Now last night at the CNN Democratic Debate we saw just the lowest point in this entire election cycle when Hillary ordered her supporters to boo and heckle her opponents. You get a little taste of it above, but it gets a lot worse... And I don't mean just murmurs and a lack of clapping, but systematic and keyed booing anytime another candidate even said her name, in an obvious attempt to silence speech on their candidate. Who are these supporters of Hillary that they have completely lost their minds and forgotten the Constitution and our cherished Bill of Rights? Who are these supporters of Hillary, who would sell out the traditions of public debate in our democracy in a brazen display of immaturity? Who are these supporters of Hillary that all notions of feminism have been tossed into a paper-shredder and then soaked in kerosene before being torched, whenever Hillary smiles and points at her lipstick? Who are these supporters of Hillary who are more suited to a book signing for Ann Coulter? Who are they to muddy the whole Democratic Party with their boos? Oh, they were workers for the Nevada Democratic Party seated in the DNC section!!

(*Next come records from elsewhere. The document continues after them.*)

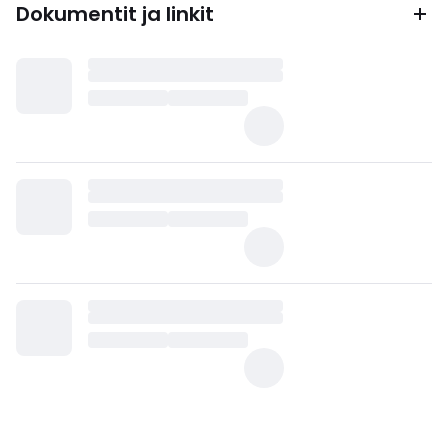
Dokumentit ja linkit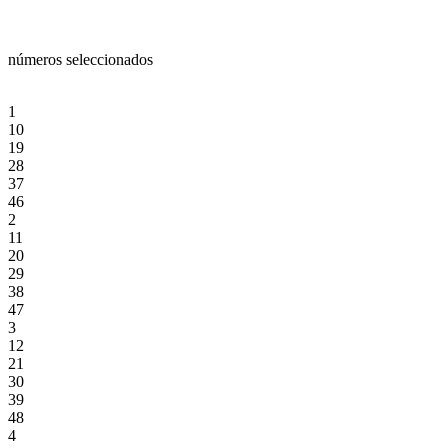
números seleccionados
1
10
19
28
37
46
2
11
20
29
38
47
3
12
21
30
39
48
4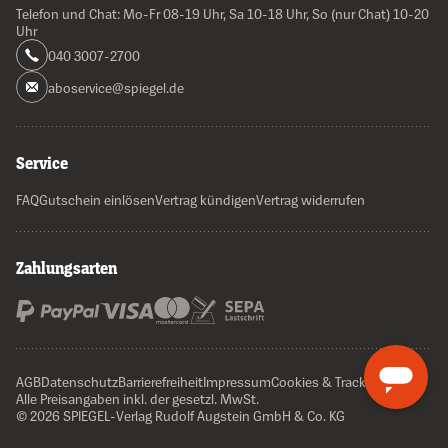
Telefon und Chat: Mo-Fr 08-19 Uhr, Sa 10-18 Uhr, So (nur Chat) 10-20
Uhr
040 3007-2700
aboservice@spiegel.de
Service
FAQ
Gutschein einlösen
Vertrag kündigen
Vertrag widerrufen
Zahlungsarten
AGB
Datenschutz
Barrierefreiheit
Impressum
Cookies & Tracking
Alle Preisangaben inkl. der gesetzl. MwSt.
© 2026 SPIEGEL-Verlag Rudolf Augstein GmbH & Co. KG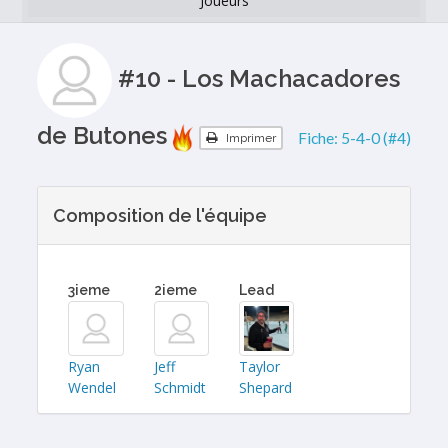
Joueurs
#10 - Los Machacadores
de Butones
Fiche:
5-4-0 (#4)
Imprimer
Composition de l'équipe
3ieme
2ieme
Lead
Ryan
Jeff
Taylor
Wendel
Schmidt
Shepard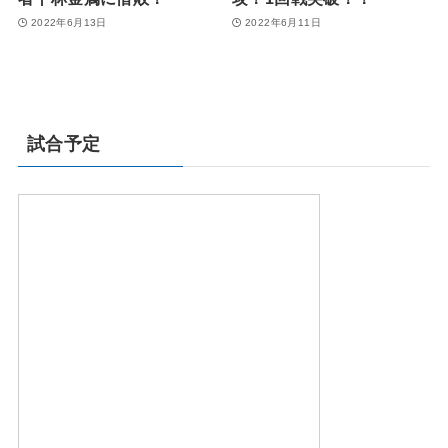
2022年6月13日
2022年6月11日
試合予定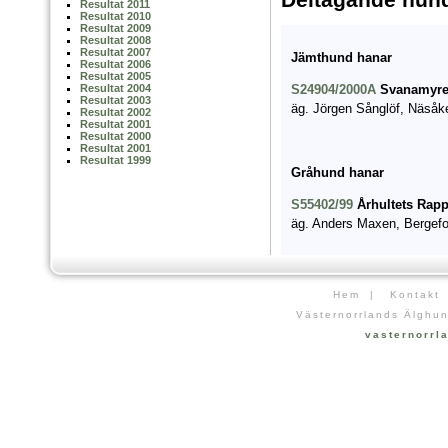
Resultat 2011
Resultat 2010
Resultat 2009
Resultat 2008
Resultat 2007
Jämthund hanar
Resultat 2006
Resultat 2005
S24904/2000A
Svanamyre
Resultat 2004
Resultat 2003
äg. Jörgen Sånglöf, Näsåk
Resultat 2002
Resultat 2001
Resultat 2000
Resultat 2001
Resultat 1999
Gråhund hanar
S55402/99
Århultets Rap
äg. Anders Maxen, Bergef
Hem
|
Kontakt
Västernorrlands Älghun
vasternorr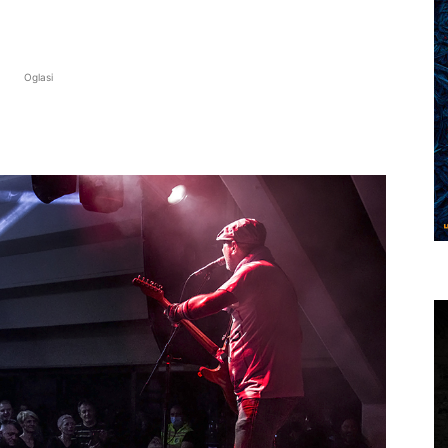
Oglasi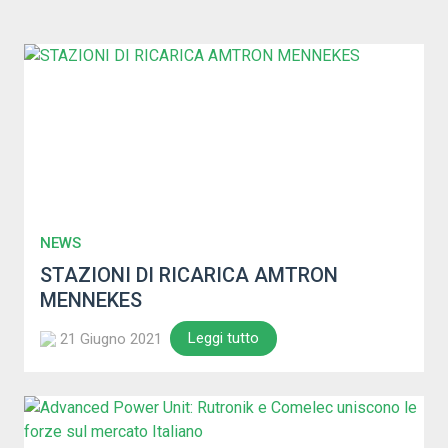
NEWS
STAZIONI DI RICARICA AMTRON
MENNEKES
Leggi tutto
21 Giugno 2021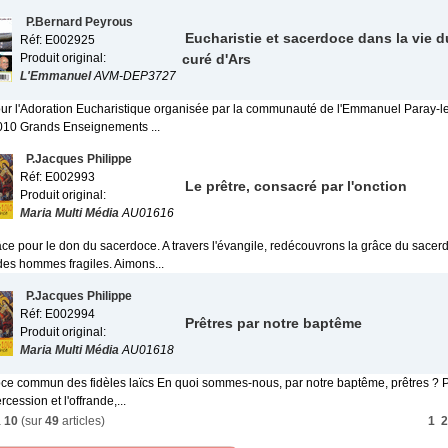
P.Bernard Peyrous
Eucharistie et sacerdoce dans la vie d
Réf: E002925
Produit original:
curé d'Ars
L'Emmanuel
AVM-DEP3727
ur l'Adoration Eucharistique organisée par la communauté de l'Emmanuel Paray-l
 2010 Grands Enseignements ...
P.Jacques Philippe
Réf: E002993
Le prêtre, consacré par l'onction
Produit original:
Maria Multi Média
AU01616
ce pour le don du sacerdoce. A travers l'évangile, redécouvrons la grâce du sacerd
des hommes fragiles. Aimons...
P.Jacques Philippe
Réf: E002994
Prêtres par notre baptême
Produit original:
Maria Multi Média
AU01618
ce commun des fidèles laïcs En quoi sommes-nous, par notre baptême, prêtres ? Pa
ercession et l'offrande,...
à
10
(sur
49
articles)
1
2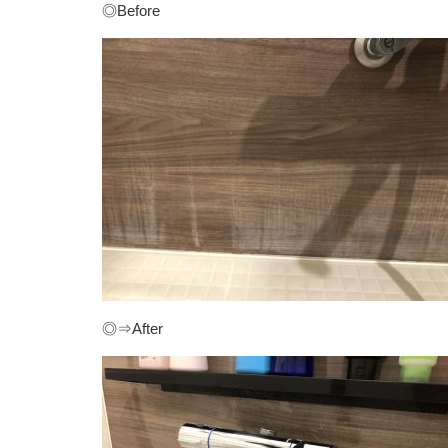
◎Before
◎⇒After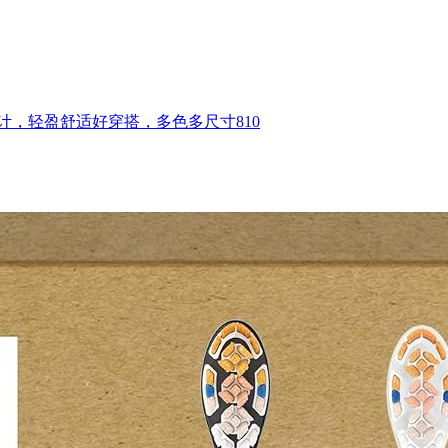
计，轻盈舒适好穿搭，多色多尺寸810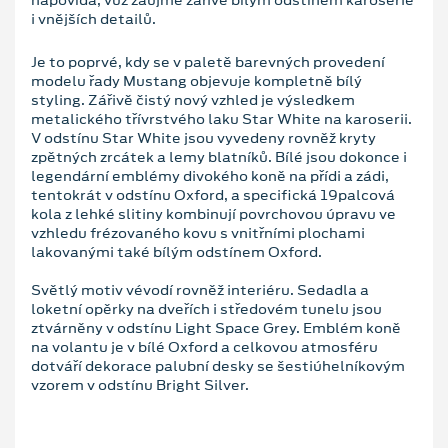
i vnějších detailů.
Je to poprvé, kdy se v paletě barevných provedení
modelu řady Mustang objevuje kompletně bílý
styling. Zářivě čistý nový vzhled je výsledkem
metalického třívrstvého laku Star White na karoserii.
V odstínu Star White jsou vyvedeny rovněž kryty
zpětných zrcátek a lemy blatníků. Bílé jsou dokonce i
legendární emblémy divokého koně na přídi a zádi,
tentokrát v odstínu Oxford, a specifická 19palcová
kola z lehké slitiny kombinují povrchovou úpravu ve
vzhledu frézovaného kovu s vnitřními plochami
lakovanými také bílým odstínem Oxford.
Světlý motiv vévodí rovněž interiéru. Sedadla a
loketní opěrky na dveřích i středovém tunelu jsou
ztvárněny v odstínu Light Space Grey. Emblém koně
na volantu je v bílé Oxford a celkovou atmosféru
dotváří dekorace palubní desky se šestiúhelníkovým
vzorem v odstínu Bright Silver.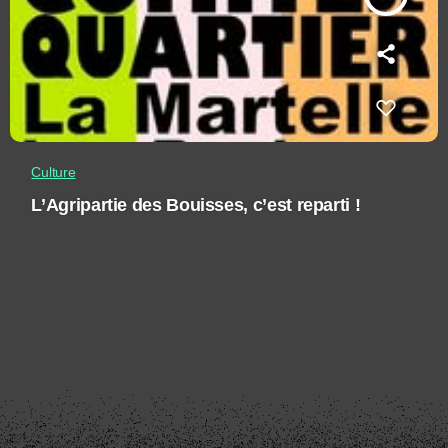
Culture
L’Agripartie des Bouisses, c’est reparti !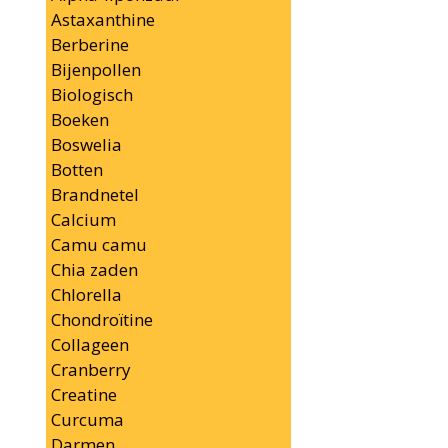
Astaxanthine
Berberine
Bijenpollen
Biologisch
Boeken
Boswelia
Botten
Brandnetel
Calcium
Camu camu
Chia zaden
Chlorella
Chondroïtine
Collageen
Cranberry
Creatine
Curcuma
Darmen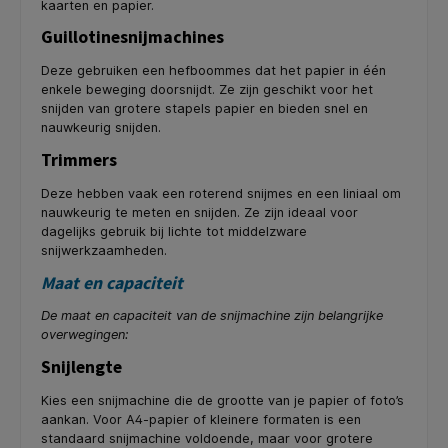
kaarten en papier.
Guillotinesnijmachines
Deze gebruiken een hefboommes dat het papier in één
enkele beweging doorsnijdt. Ze zijn geschikt voor het
snijden van grotere stapels papier en bieden snel en
nauwkeurig snijden.
Trimmers
Deze hebben vaak een roterend snijmes en een liniaal om
nauwkeurig te meten en snijden. Ze zijn ideaal voor
dagelijks gebruik bij lichte tot middelzware
snijwerkzaamheden.
Maat en capaciteit
De maat en capaciteit van de snijmachine zijn belangrijke
overwegingen:
Snijlengte
Kies een snijmachine die de grootte van je papier of foto’s
aankan. Voor A4-papier of kleinere formaten is een
standaard snijmachine voldoende, maar voor grotere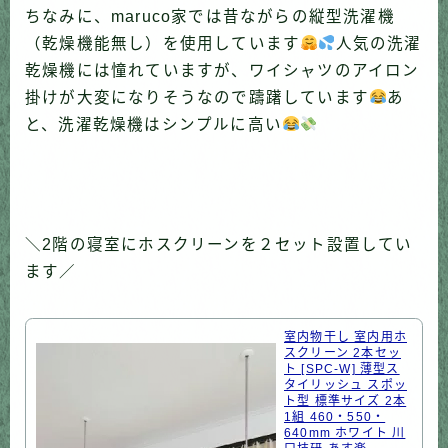
ちなみに、maruco家では昔ながらの縦型洗濯機
（乾燥機能無し）を使用しています
人気の洗濯
乾燥機には憧れていますが、ワイシャツのアイロン
掛けが大変になりそうなので躊躇しています
あ
と、洗濯乾燥機はシンプルに高い
＼2階の寝室にホスクリーンを２セット設置してい
ます／
室内物干し 室内用ホ
スクリーン 2本セッ
ト [SPC-W] 薄型ス
タイリッシュ スポッ
ト型 標準サイズ 2本
1組 460・550・
640mm ホワイト 川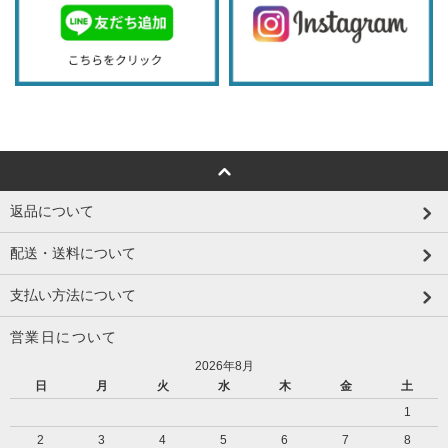
返品について
配送・送料について
支払い方法について
営業日について
2026年8月
日
月
火
水
木
金
土
1
2
3
4
5
6
7
8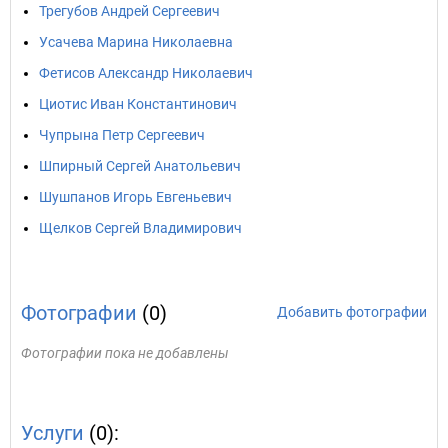
Трегубов Андрей Сергеевич
Усачева Марина Николаевна
Фетисов Александр Николаевич
Циотис Иван Константинович
Чупрына Петр Сергеевич
Шпирный Сергей Анатольевич
Шушпанов Игорь Евгеньевич
Щелков Сергей Владимирович
Фотографии
(0)
Добавить фотографии
Фотографии пока не добавлены
Услуги
(0):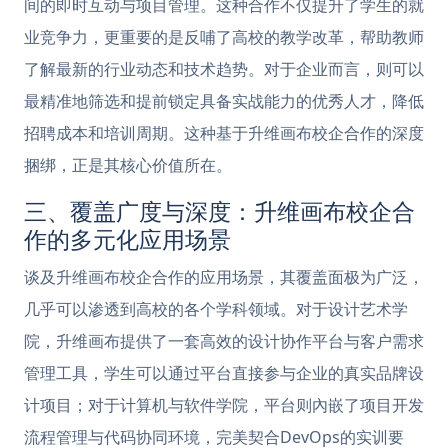
间的即时互动与项目管理。这种合作不仅提升了学生的就
业竞争力，更重要的是反哺了高校的教学改革，帮助教师
了解最新的行业动态和技术趋势。对于企业而言，则可以
最精准地筛选和提前锁定具备实战能力的优秀人才，降低
招聘成本和培训周期。这种基于升维画布校企合作的深度
捆绑，正是其核心价值所在。
三、覆盖广度与深度：升维画布校企合
作的多元化应用场景
谈及升维画布校企合作的应用场景，其覆盖面极为广泛，
几乎可以渗透到高校的各个学科领域。对于设计艺术学
院，升维画布提供了一套高效的设计协作平台与客户需求
管理工具，学生可以通过平台直接参与企业的真实品牌设
计项目；对于计算机与软件学院，平台则內嵌了项目开发
流程管理与代码协同环境，完美契合DevOps的实训要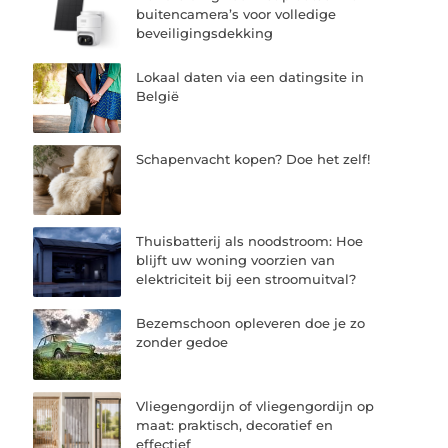
buitencamera’s voor volledige
beveiligingsdekking
Lokaal daten via een datingsite in
België
Schapenvacht kopen? Doe het zelf!
Thuisbatterij als noodstroom: Hoe
blijft uw woning voorzien van
elektriciteit bij een stroomuitval?
Bezemschoon opleveren doe je zo
zonder gedoe
Vliegengordijn of vliegengordijn op
maat: praktisch, decoratief en
effectief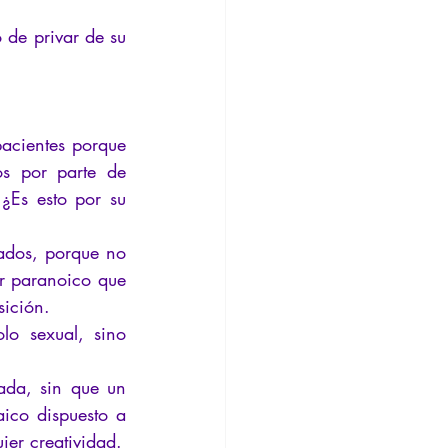
 de privar de su 
acientes porque 
os por parte de 
¿Es esto por su 
ados, porque no 
r paranoico que 
sición.
o sexual, sino 
ada, sin que un 
ico dispuesto a 
ier creatividad.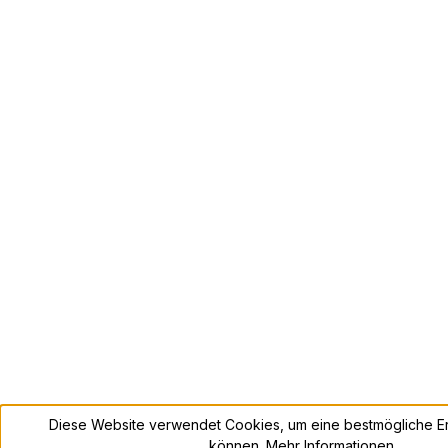
Diese Website verwendet Cookies, um eine bestmögliche Er
können.
Mehr Informationen ...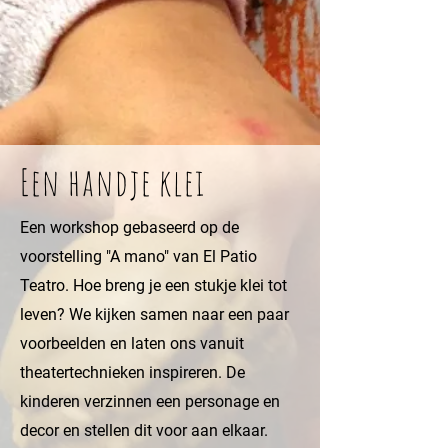
Een handje klei
Een workshop gebaseerd op de
voorstelling "A mano" van El Patio
Teatro. Hoe breng je een stukje klei tot
leven? We kijken samen naar een paar
voorbeelden en laten ons vanuit
theatertechnieken inspireren. De
kinderen verzinnen een personage en
decor en stellen dit voor aan elkaar.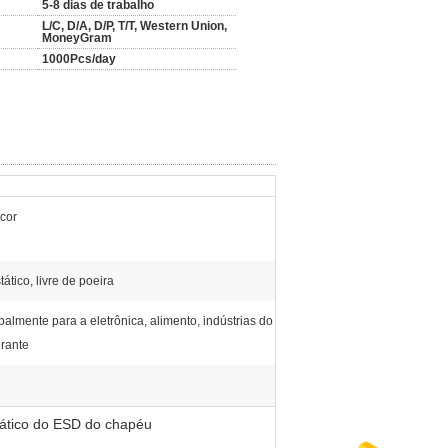
5-8 dias de trabalho
L/C, D/A, D/P, T/T, Western Union,
MoneyGram
1000Pcs/day
cor
tático, livre de poeira
palmente para a eletrônica, alimento, indústrias do
urante
stático do ESD do chapéu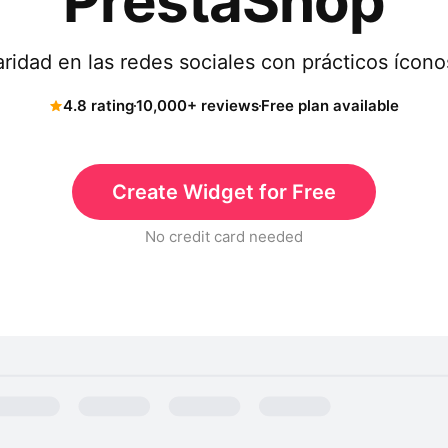
PrestaShop
idad en las redes sociales con prácticos ícono
4.8 rating
10,000+ reviews
Free plan available
Create Widget for Free
No credit card needed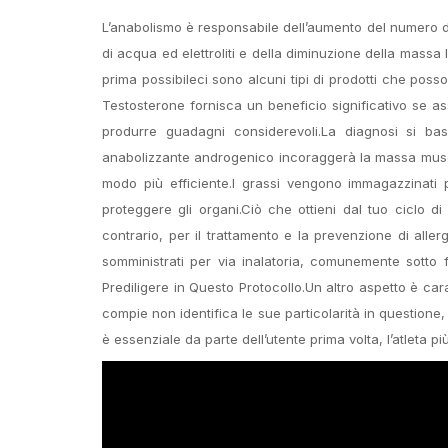
L’anabolismo è responsabile dell’aumento del numero de
di acqua ed elettroliti e della diminuzione della massa l
prima possibileci sono alcuni tipi di prodotti che poss
Testosterone fornisca un beneficio significativo se a
produrre guadagni considerevoli.La diagnosi si basa 
anabolizzante androgenico incoraggerà la massa muscolar
modo più efficiente.I grassi vengono immagazzinati p
proteggere gli organi.Ciò che ottieni dal tuo ciclo d
contrario, per il trattamento e la prevenzione di allergi
somministrati per via inalatoria, comunemente sotto fo
Prediligere in Questo Protocollo.Un altro aspetto è c
compie non identifica le sue particolarità in question
è essenziale da parte dell’utente prima volta, l’atleta p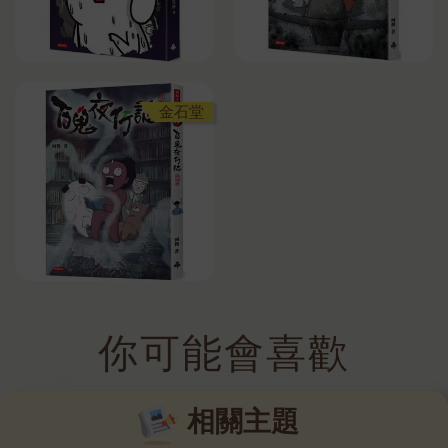
金石堂
你可能會喜歡
相關主題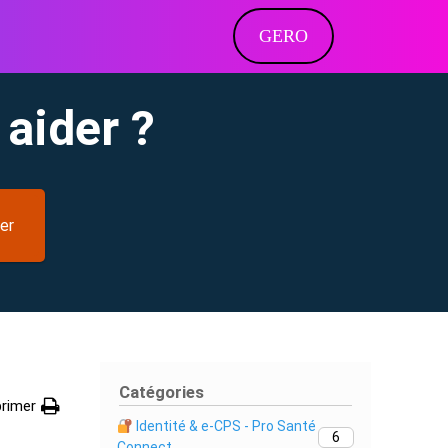
GERO
aider ?
er
Catégories
rimer
Identité & e-CPS - Pro Santé
6
Connect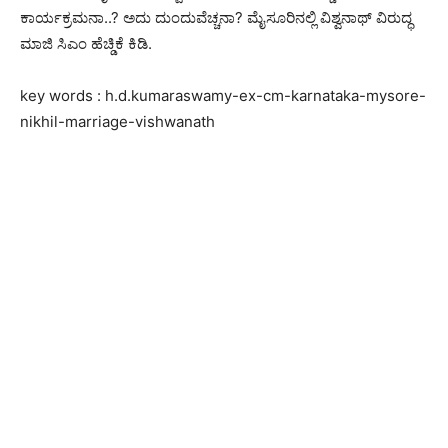
ಕಾರ್ಯಕ್ರಮ‌ನಾ..? ಅದು ದುಂದುವೆಚ್ಚನಾ? ಮೈಸೂರಿನಲ್ಲಿ ವಿಶ್ವನಾಥ್ ವಿರುದ್ಧ
ಮಾಜಿ ಸಿಎಂ ಹೆಚ್ಡಿಕೆ ಕಿಡಿ.
key words : h.d.kumaraswamy-ex-cm-karnataka-mysore-
nikhil-marriage-vishwanath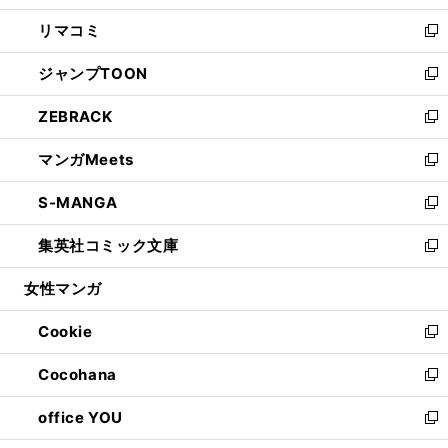
ウ
ン
ウ
し
リマコミ
で
ド
ィ
い
新
開
ウ
ン
ウ
し
ジャンプTOON
く
で
ド
ィ
い
新
開
ウ
ン
ウ
し
ZEBRACK
く
で
ド
ィ
い
新
開
ウ
ン
ウ
し
マンガMeets
く
で
ド
ィ
い
新
開
ウ
ン
ウ
し
S-MANGA
く
で
ド
ィ
い
新
開
ウ
ン
ウ
し
集英社コミック文庫
く
で
ド
ィ
い
新
開
ウ
ン
ウ
し
女性マンガ
く
で
ド
ィ
い
開
ウ
ン
ウ
Cookie
く
で
ド
ィ
新
開
ウ
ン
し
Cocohana
く
で
ド
い
新
開
ウ
ウ
し
office YOU
く
で
ィ
い
新
開
ン
ウ
し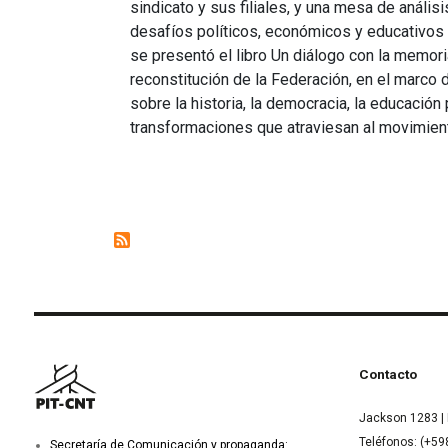
sindicato y sus filiales, y una mesa de anális
desafíos políticos, económicos y educativos
se presentó el libro Un diálogo con la memori
reconstitución de la Federación, en el marco d
sobre la historia, la democracia, la educación 
transformaciones que atraviesan al movimient
Contacto
Jackson 1283 | 
Teléfonos: (+59
Secretaría de Comunicación y propaganda: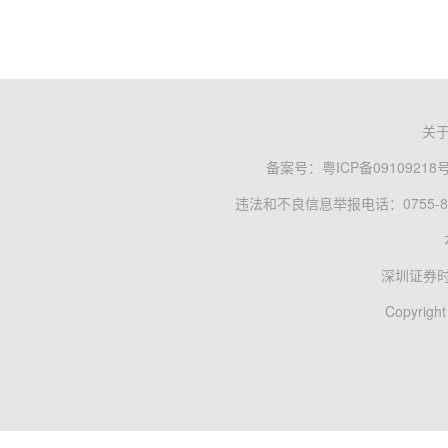
关
备案号：
粤ICP备09109218
违法和不良信息举报电话：0755-83
深圳证券
Copyright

Not that it changes the fact that Edwards is still ranked as the caucus winner in Iowa. Eat your hearts out little girls. In a straw poll of UAW workers in Iowa, John Edwards beat Barak Obama 2-1. Even if Obama Rolodexes his way to the regional endorsement for UAW, it's unlikely to sway the local UAW unions from supporting Edwards. And that neither Hillary or Barak will be out there on the WGA strike, fighting for the dream of fair wages and respect for workers in this country, but John Edwards will be marching with the writers today. Doing something productive and meaningful, while Hillary will be out there dreaming up questions to plant at her next public appearance. How about this one Hillary: How's the state of the Vast Right Wing Conspiracy these days?

Thursday, November 15, 2007

live blog of cnn debate

Live from drinking liberally your favorite redhead is cheering on john edwards. On a flitched blackberry from blog friend badger. And yes, hillary is magically in the center on the line_up again. Got to love how spot on my candidate is tonight, with the only sensible answer (that actually was a plan and not rethoric) on stability in nuclear Pakistan. Richardson can only come up with the lame complaint that Edwards and we who support him are trying to start a class war. But what does he call Bush's tax cuts but the spoils of a war for the rich taken from the pockets of the working poor. And now Edwards is the first one to pledge that the only kind of torture allowed in his white house will be none.

The moderators duck Edwards on education and the Irag troop surge, but really the only good and cheered points the other candidates could make Edwards made months ago. Kucinich made the mistake of saying that he was the only candidate for the Democratic nomination who came from the working class. Seriously? I guess he doesn't consider factory workers as working poor which is good to know about him. As a member of the working poor. As Edwards says: "this is about what America should be. This is about our party." And as Bush made clear to us, it is the other party whose base is the millionare fat-cats!